Charles Hill on Freedman’s Strategy: A History

[by Mark Safranski, a.k.a. “zen“]

Charles Hill pens a favorable but also fairly critical review of Sir Lawrence Freedman’s tome-like, Strategy: A History.

The snares of strategizing

.…Sir Lawrence Freedman’s 750-page magnum opus, Strategy: A History, is encyclopedic, although not alphabetical, a pleasure to dip into here and there to get a carefully considered summary briefing on the strategy of the Hebrew Bible, the 1815 Congress of Vienna, Jane Addams, Black Power, or the strange array of social science attempts to redefine human behavior as a contribution to strategy. Everybody talks about strategy, but no one seems to know what it is. But now there are no excuses; it’s all here, at least in chronological array. As with my childhood set of Compton’s, I read it straight through for its several-thousand-years’-long narrative arc; it only remains to try to make sense of the whole thing as one big idea.
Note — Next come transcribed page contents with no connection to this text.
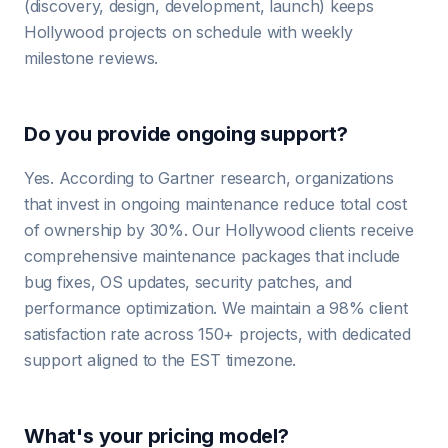
(discovery, design, development, launch) keeps
Hollywood projects on schedule with weekly
milestone reviews.
Do you provide ongoing support?
Yes. According to Gartner research, organizations
that invest in ongoing maintenance reduce total cost
of ownership by 30%. Our Hollywood clients receive
comprehensive maintenance packages that include
bug fixes, OS updates, security patches, and
performance optimization. We maintain a 98% client
satisfaction rate across 150+ projects, with dedicated
support aligned to the EST timezone.
What's your pricing model?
Freedman begins by admitting that there is no agreed-upon definition of strategy. When one encounters the word applied to battle plans, political campaigns, and business deals, “not to mention means of coping with the stresses of everyday life,” the concept may begin to seem meaningless. But not so for Sir Lawrence, a most distinguished professor of war studies at King’s College, London, who unapologetically focuses his modern section on American approaches because “the United States has been not only the most powerful but also the most intellectually innovative country in recent times.”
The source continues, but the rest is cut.